Book Review: “I Know How She Does It”
“I Know How She Does It” by Laura Vanderkam
c.2015, Penguin Portfolio
$27.95 / $32.95 Canada
The opportunity arrived on a silver platter.
It was almost irresistible, in fact, but the truth is that you’re looking for a new plate because your old one is full. You have no time to take another project, no matter how wonderful it might be. That all could change, though, once you’ve read “I Know How She Does It” by Laura Vanderkam.
So you say your schedule is jam-packed. Between the kids, your job, your spouse, the house, and other assorted obligations, you barely have time to take a shower. How do other, perhaps even busier, women do it?
Vanderkam, who’s written other books on this theme, wondered, too.
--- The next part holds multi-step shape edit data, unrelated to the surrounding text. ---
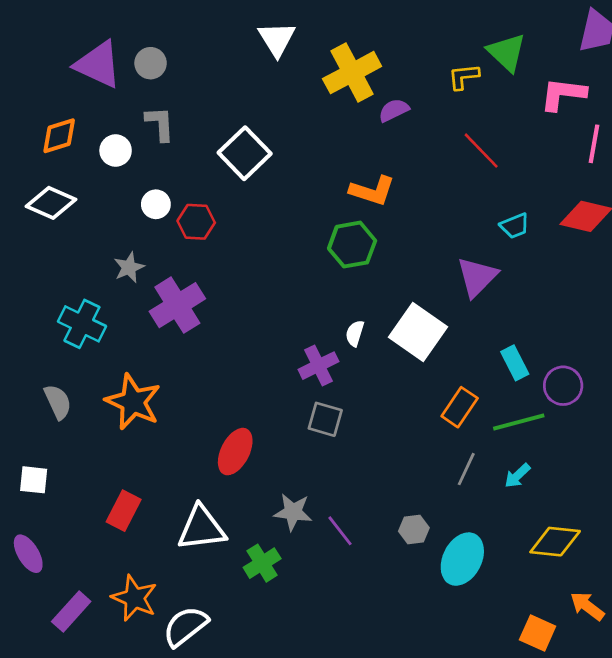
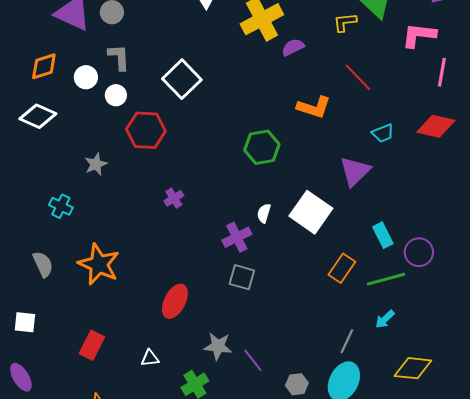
orange L-shape: (372, 191) -> (314, 107), moved
white circle: (156, 204) -> (116, 95), moved
red hexagon: (196, 222) -> (146, 130), size x1.4
purple cross: (177, 305) -> (174, 198), moved, size x0.5
cyan cross: (82, 324) -> (61, 206), size x0.7
gray line: (466, 469) -> (347, 341), moved
white triangle: (202, 528) -> (150, 358), size x0.5
gray hexagon: (414, 529) -> (297, 384), moved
She began “seeking out time logs” from working mothers who made at least six-figure incomes, and she studied how they spent their time. She calls it “The Mosaic Project,” and when she (and her participants) saw how they spent their days, it was eye-opening.
People tend to overestimate how much they work, she says, and underestimate how much they sleep. She noticed that, when a week was accounted for and all non-work-related activity was removed, some full-time-working women with children actually put in just under 34 hours of work. Her findings showed that even the highest average workweek was under 50 hours, total. And there was adequate sleep.
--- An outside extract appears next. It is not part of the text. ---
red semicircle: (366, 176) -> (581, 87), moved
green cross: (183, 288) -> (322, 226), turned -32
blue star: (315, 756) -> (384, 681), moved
“If you work 46 hours per week and sleep 8 hours per night,” says Vanderkam, “that leaves 66 hours for other things.”
To maximize that leftover time, there are strategies that she recommends.
You may work odd hours but “be strategically seen.” Pop in to the office during regular work time, or occasionally go out after work with colleagues.
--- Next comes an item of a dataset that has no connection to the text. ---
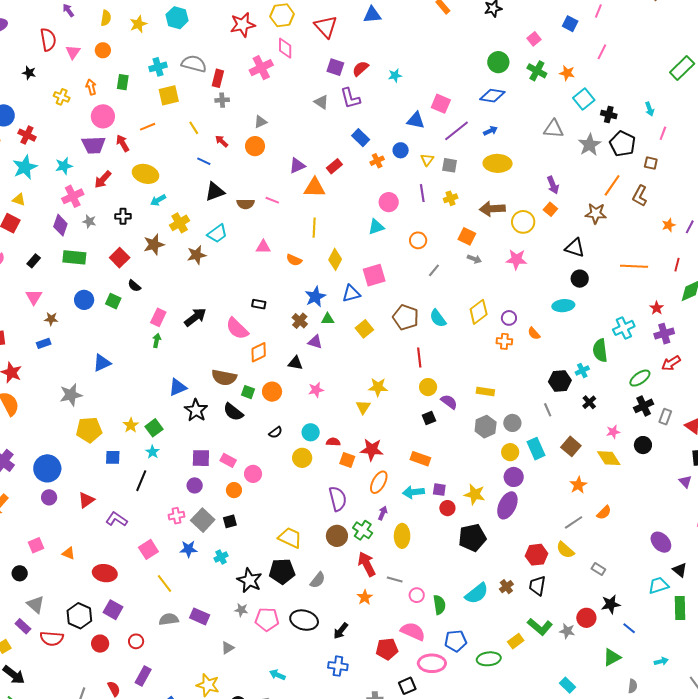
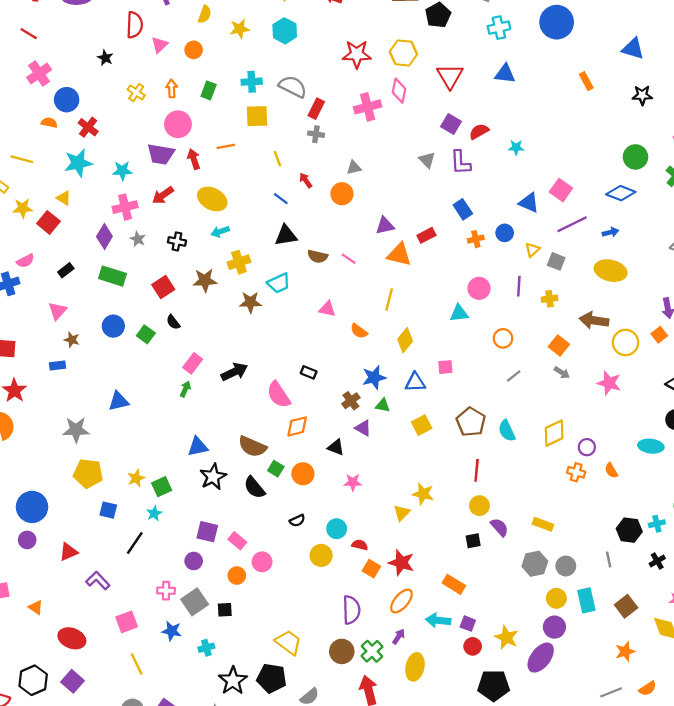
pink square: (374, 275) -> (445, 367), size x0.6

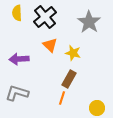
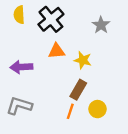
gray star: (89, 22) -> (101, 25), size x0.7
orange triangle: (50, 45) -> (57, 51), turned -49
yellow circle: (97, 108) -> (98, 109), moved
“Build in slack” so you’re not without breathing room in your schedule. Know “The Ten Secrets of Happier Parenting,” to enhance family time. Remember that eating a meal together as a family doesn’t necessarily mean dinner. Make date nights. Delegate chores and embrace the theme song from Frozen.
Above all, remember: “There are no points for martyrdom.” Take care of yourself, and learn to use “pockets of time” to your advantage.
Sounds familiar? It did to me, too, perhaps because there’s not much new inside “I Know How She Does It.” Indeed, author Laura Vanderkam herself wrote something quite similar five years ago.
Even so, and as much as I enjoyed that book, there are quirks here that didn’t impress me.
Readers, for one, will surely notice pages and pages of time logs from people they’ll likely never meet, which is interesting once or twice, but not any more than that. I also questioned the focus on high-income working mothers (just 4 percent of the population). This would have been a vastly different – and more approachable – book, had the author utilized a more widely-representative base of participants.
Though this book is limited in its scope, I think readers who are seriously lacking time-management skills might get some help here. Most working mothers, however, have this covered. As for “I Know How She Does It,” they already do, too.